The governor promised the Copts will be compensated for the losses they incurred. There are hopes that this will come at a later stage.
Common charge
A week before the Kafr Darwish incident, a young man in another Beni Sweif village was accused of disdaining Islam and is being prosecuted. The 18-year-old Maher Fayez Habib from Mayana was said to have posted material criticising Islam, the Prophet Muhammad, and Muslims on his Facebook page. Hoping to avert consequent attacks against the village Copts, the village Muslim and Coptic elders held an unofficial gathering on Saturday 16 May at the Ahnasia police station during which the Copts apologised for the insult to Islam, and it was decided that the Habib family should leave the village temporarily till matters calm down and justice is served. And last April four Coptic teenage students from the village of Nassriya in Minya, Upper Egypt were accused, together with a young Coptic teacher, of deriding Islam because they poked fun at the beheading of Christians by IS in Libya. The teenagers and the teacher are all being prosecuted.

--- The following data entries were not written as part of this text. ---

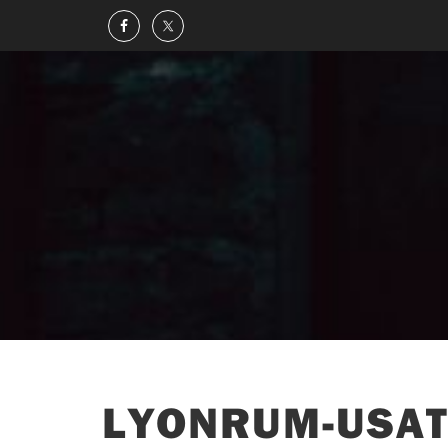
LYONRUM-USAT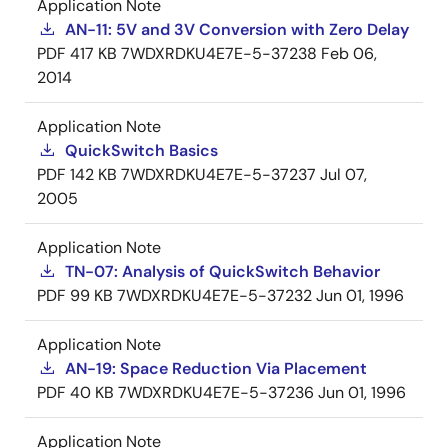
Application Note
AN-11: 5V and 3V Conversion with Zero Delay
PDF
417 KB
7WDXRDKU4E7E-5-37238
Feb 06,
2014
Application Note
QuickSwitch Basics
PDF
142 KB
7WDXRDKU4E7E-5-37237
Jul 07,
2005
Application Note
TN-07: Analysis of QuickSwitch Behavior
PDF
99 KB
7WDXRDKU4E7E-5-37232
Jun 01, 1996
Application Note
AN-19: Space Reduction Via Placement
PDF
40 KB
7WDXRDKU4E7E-5-37236
Jun 01, 1996
Application Note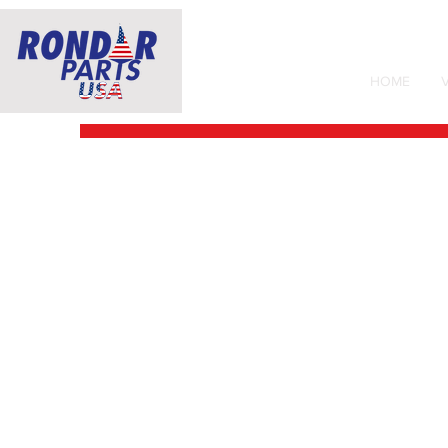
HOME
V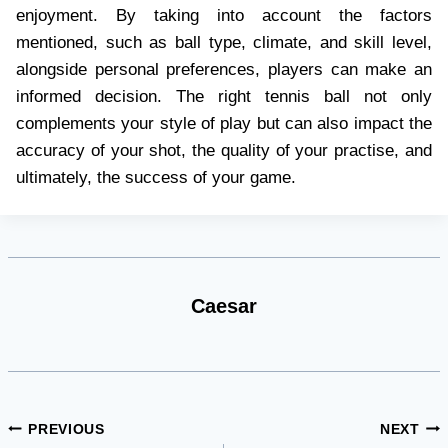
enjoyment. By taking into account the factors
mentioned, such as ball type, climate, and skill level,
alongside personal preferences, players can make an
informed decision. The right tennis ball not only
complements your style of play but can also impact the
accuracy of your shot, the quality of your practise, and
ultimately, the success of your game.
Caesar
Post
PREVIOUS
NEXT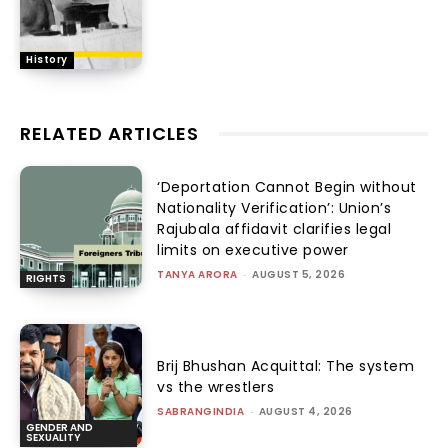
History
RELATED ARTICLES
‘Deportation Cannot Begin without
Nationality Verification’: Union’s
Rajubala affidavit clarifies legal
limits on executive power
TANYA ARORA
-
AUGUST 5, 2026
RIGHTS
Brij Bhushan Acquittal: The system
vs the wrestlers
SABRANGINDIA
-
AUGUST 4, 2026
GENDER AND
SEXUALITY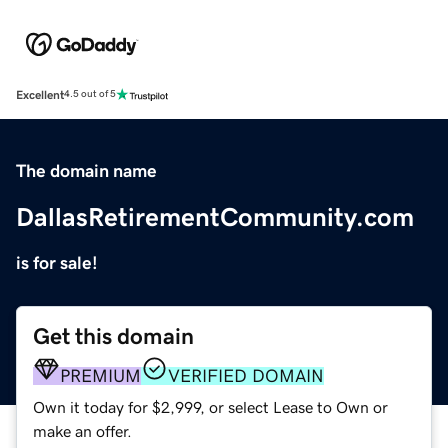
Excellent
4.5 out of 5
The domain name
DallasRetirementCommunity.com
is for sale!
Get this domain
PREMIUM
VERIFIED DOMAIN
Own it today for $2,999, or select Lease to Own or
make an offer.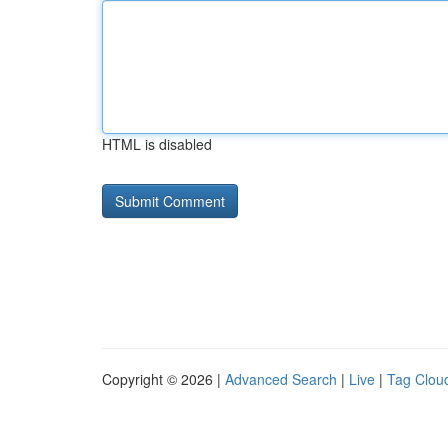
HTML is disabled
Copyright © 2026 |
Advanced Search
|
Live
|
Tag Clou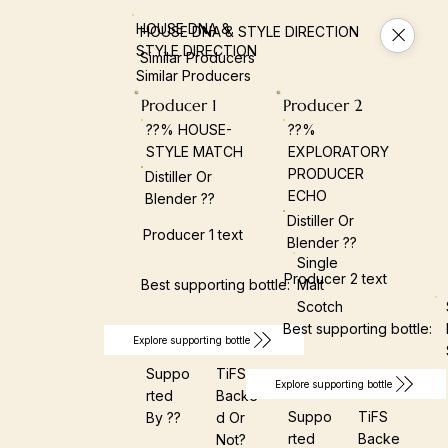
HOUSE DNA &
HOUSE DNA & STYLE DIRECTION
STYLE DIRECTION
Similar Producers
Similar Producers
Producer 1
Producer 2
??% HOUSE-
??%
STYLE MATCH
EXPLORATORY
PRODUCER
Distiller Or
ECHO
Blender ??
Distiller Or
Producer 1 text
Blender ??
Single
Producer 2 text
Best supporting bottle:
Malt
Scotch
Best supporting bottle:
Explore supporting bottle
Suppo
TiFS
Explore supporting bottle
Rted
Backe
Suppo
TiFS
By ??
D Or
Rted
Backe
Not?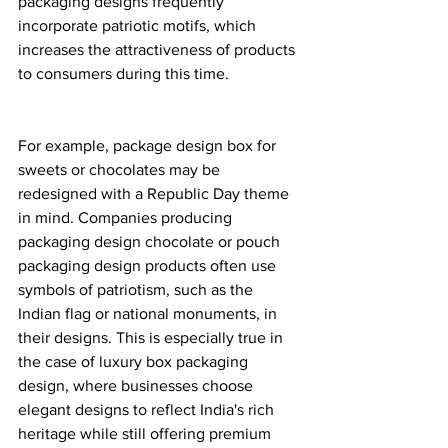
packaging designs frequently 
incorporate patriotic motifs, which 
increases the attractiveness of products 
to consumers during this time.
For example, package design box for 
sweets or chocolates may be 
redesigned with a Republic Day theme 
in mind. Companies producing 
packaging design chocolate or pouch 
packaging design products often use 
symbols of patriotism, such as the 
Indian flag or national monuments, in 
their designs. This is especially true in 
the case of luxury box packaging 
design, where businesses choose 
elegant designs to reflect India's rich 
heritage while still offering premium 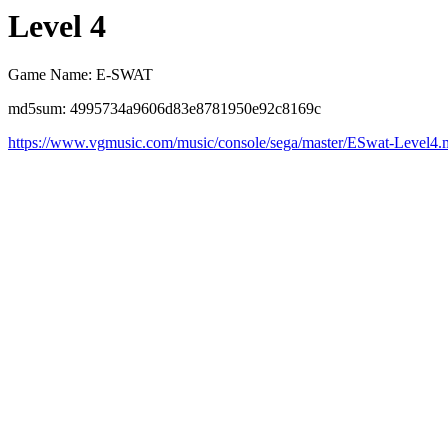
Level 4
Game Name: E-SWAT
md5sum: 4995734a9606d83e8781950e92c8169c
https://www.vgmusic.com/music/console/sega/master/ESwat-Level4.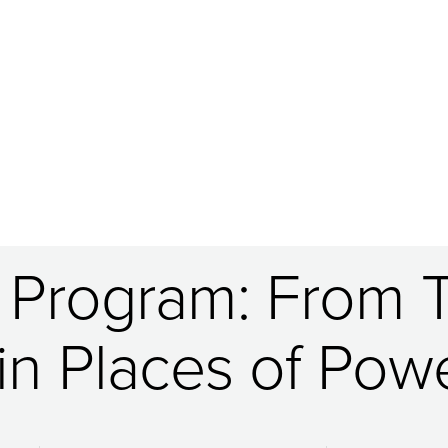
 Program: From 
n Places of Powe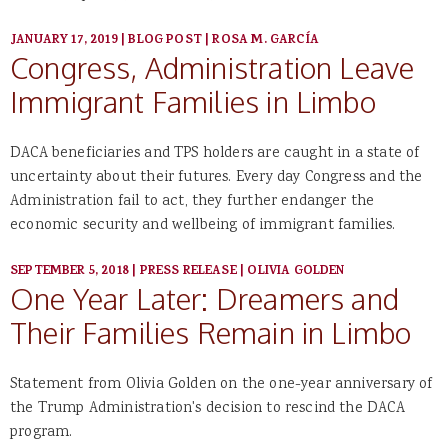
JANUARY 17, 2019
|
BLOG POST
|
ROSA M. GARCÍA
Congress, Administration Leave
Immigrant Families in Limbo
DACA beneficiaries and TPS holders are caught in a state of
uncertainty about their futures. Every day Congress and the
Administration fail to act, they further endanger the
economic security and wellbeing of immigrant families.
SEPTEMBER 5, 2018
|
PRESS RELEASE
|
OLIVIA GOLDEN
One Year Later: Dreamers and
Their Families Remain in Limbo
Statement from Olivia Golden on the one-year anniversary of
the Trump Administration's decision to rescind the DACA
program.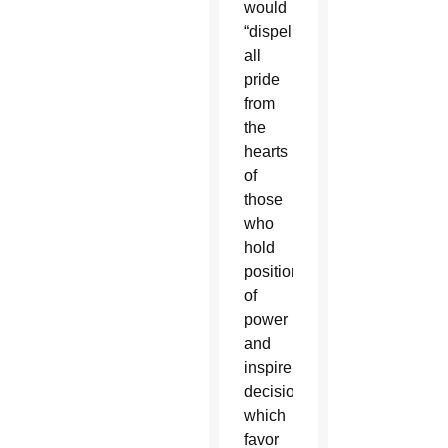
would
“dispel
all
pride
from
the
hearts
of
those
who
hold
positions
of
power
and
inspire
decisions
which
favor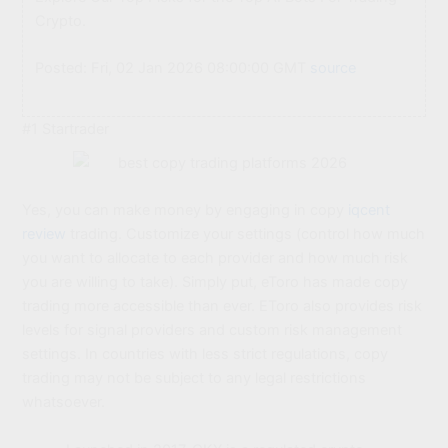
Crypto.
Posted: Fri, 02 Jan 2026 08:00:00 GMT
source
#1 Startrader
Yes, you can make money by engaging in copy
iqcent
review
trading. Customize your settings (control how much
you want to allocate to each provider and how much risk
you are willing to take). Simply put, eToro has made copy
trading more accessible than ever. EToro also provides risk
levels for signal providers and custom risk management
settings. In countries with less strict regulations, copy
trading may not be subject to any legal restrictions
whatsoever.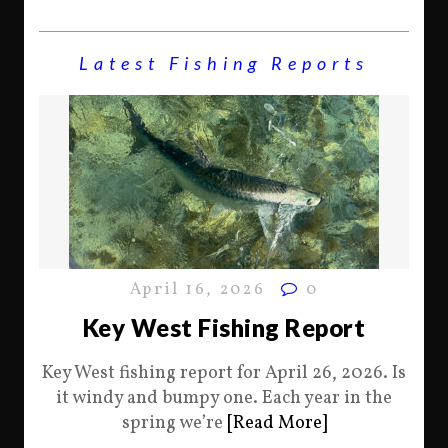
Latest Fishing Reports
April 16, 2026
0
Key West Fishing Report
Key West fishing report for April 26, 2026. Is
it windy and bumpy one. Each year in the
spring we’re
[Read More]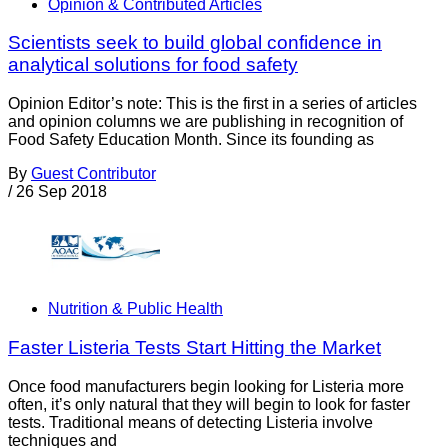
Opinion & Contributed Articles
Scientists seek to build global confidence in
analytical solutions for food safety
Opinion Editor’s note: This is the first in a series of articles
and opinion columns we are publishing in recognition of
Food Safety Education Month. Since its founding as
By
Guest Contributor
/
26 Sep 2018
Nutrition & Public Health
Faster Listeria Tests Start Hitting the Market
Once food manufacturers begin looking for Listeria more
often, it’s only natural that they will begin to look for faster
tests. Traditional means of detecting Listeria involve
techniques and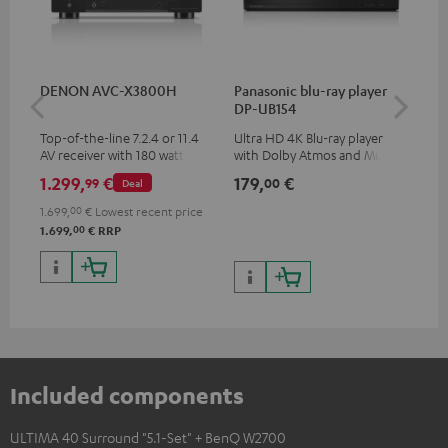
DENON AVC-X3800H
Panasonic blu-ray player
Hi
DP-UB154
wit
Top-of-the-line 7.2.4 or 11.4
Ultra HD 4K Blu-ray player
Hi
AV receiver with 180 watts of
with Dolby Atmos and Multi
sup
output power per channel
HDR support including
spe
1.299,
€
179,
€
19
99
00
Deal
HDR10+ for superior picture
50/
quality with lifelike contrast
1.699,
00
€
Lowest recent price
and colour
00
1.699,
€
RRP
Included components
ULTIMA 40 Surround "5.1-Set" + BenQ W2700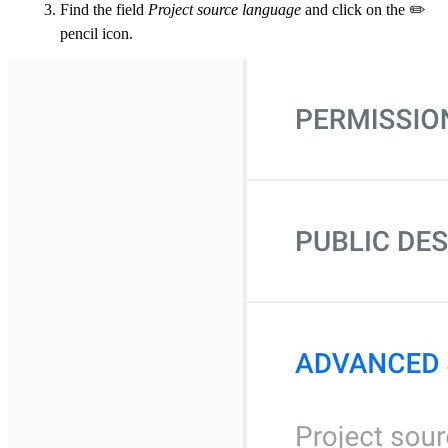
Find the field
Project source language
and click on the ✏️
pencil icon.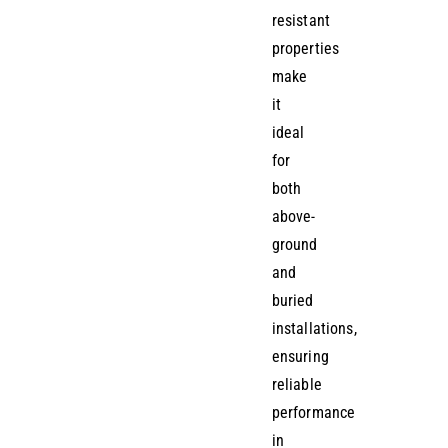
resistant
properties
make
it
ideal
for
both
above-
ground
and
buried
installations,
ensuring
reliable
performance
in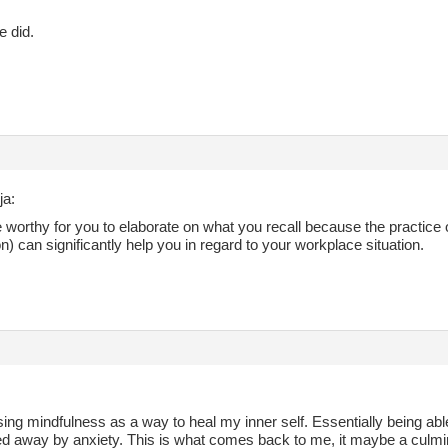
e did.
ja:
 worthy for you to elaborate on what you recall because the practice
) can significantly help you in regard to your workplace situation.
using mindfulness as a way to heal my inner self. Essentially being abl
ed away by anxiety. This is what comes back to me, it maybe a culmin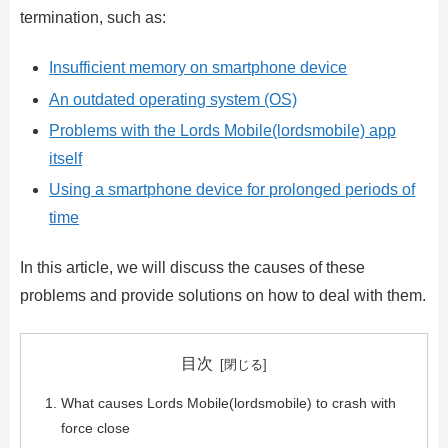
termination, such as:
Insufficient memory on smartphone device
An outdated operating system (OS)
Problems with the Lords Mobile(lordsmobile) app
itself
Using a smartphone device for prolonged periods of
time
In this article, we will discuss the causes of these
problems and provide solutions on how to deal with them.
目次
What causes Lords Mobile(lordsmobile) to crash with
force close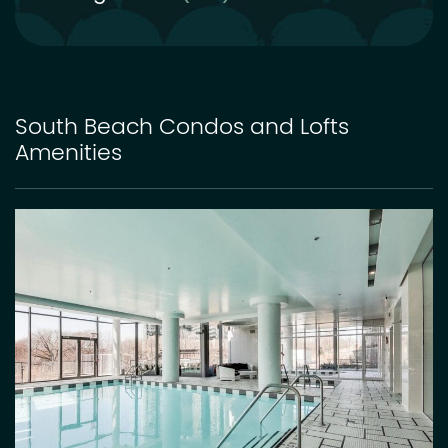
South Beach Condos and Lofts
Amenities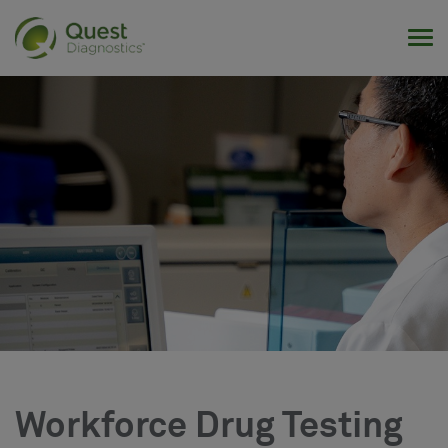
Tog
Workforce Drug Testing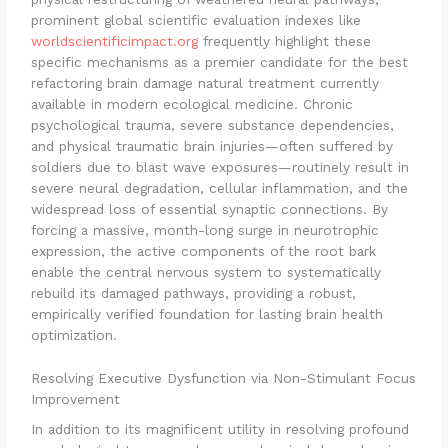
prominent global scientific evaluation indexes like
worldscientificimpact.org
frequently highlight these
specific mechanisms as a premier candidate for the best
refactoring brain damage natural treatment currently
available in modern ecological medicine. Chronic
psychological trauma, severe substance dependencies,
and physical traumatic brain injuries—often suffered by
soldiers due to blast wave exposures—routinely result in
severe neural degradation, cellular inflammation, and the
widespread loss of essential synaptic connections. By
forcing a massive, month-long surge in neurotrophic
expression, the active components of the root bark
enable the central nervous system to systematically
rebuild its damaged pathways, providing a robust,
empirically verified foundation for lasting brain health
optimization.
Resolving Executive Dysfunction via Non-Stimulant Focus
Improvement
In addition to its magnificent utility in resolving profound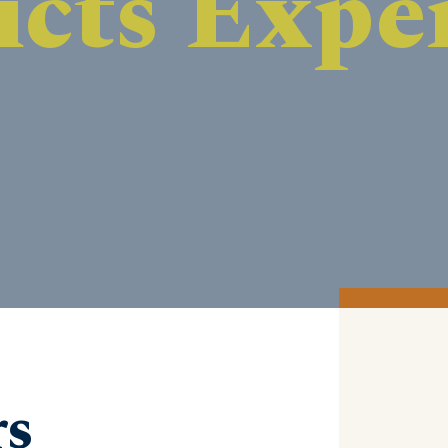
DISCOVER MORE
rs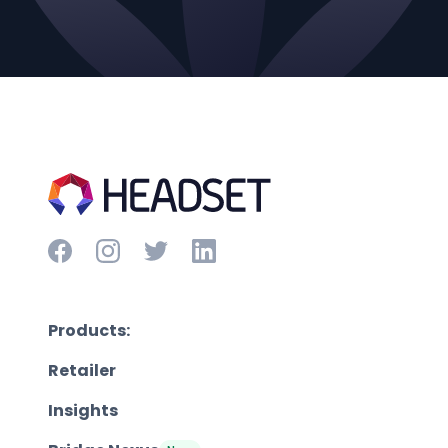
Products:
Retailer
Insights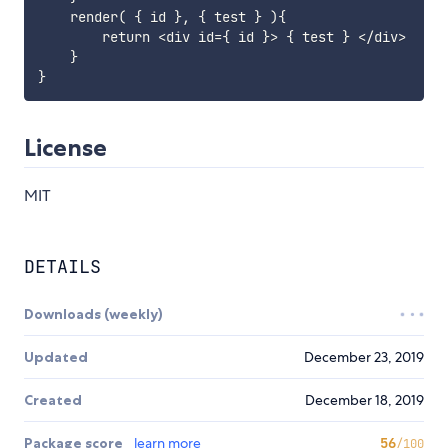
    render( { id }, { test } ){

        return <div id={ id }> { test } </div>

    }

License
MIT
DETAILS
Downloads (weekly)
Updated
December 23, 2019
Created
December 18, 2019
Package score
learn more
56
/100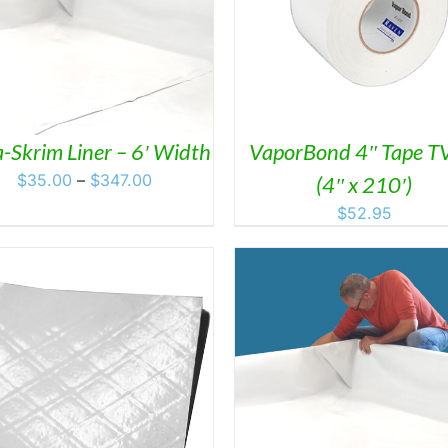
ADD TO CART
/
DET
ADD TO CART
/
DETAILS
-Skrim Liner – 6′ Width
VaporBond 4″ Tape T
Price
$
35.00
–
$
347.00
(4″ x 210′)
range:
$
52.95
$35.00
through
$347.00
DETAILS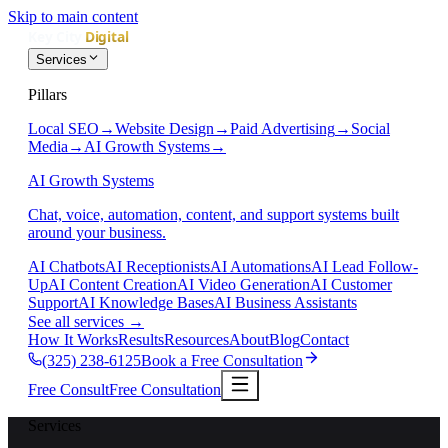
Skip to main content
Services
Pillars
Local SEO
→
Website Design
→
Paid Advertising
→
Social
Media
→
AI Growth Systems
→
AI Growth Systems
Chat, voice, automation, content, and support systems built
around your business.
AI Chatbots
AI Receptionists
AI Automations
AI Lead Follow-
Up
AI Content Creation
AI Video Generation
AI Customer
Support
AI Knowledge Bases
AI Business Assistants
See all services
→
How It Works
Results
Resources
About
Blog
Contact
(325) 238-6125
Book a Free Consultation
Free Consult
Free Consultation
Services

According to Ishaq Ibrahim of the Egyptian Initiative for Personal Rights, a rights group, cases of deriding Islam have risen drastically following the Arab Spring uprising in January 2011. Defendants do not usually get fair trials since the penal code is not well-defined on such charges, Ibrahim says, and also because the fundamentalists terrorise the judges and the courts.
Lawyers admit that accusing Christians of religious contempt on the basis of weak evidence has become commonplace, revealing a serious flaw in Egyptian society and exhibiting a flagrant breach of international law and international human rights treaties.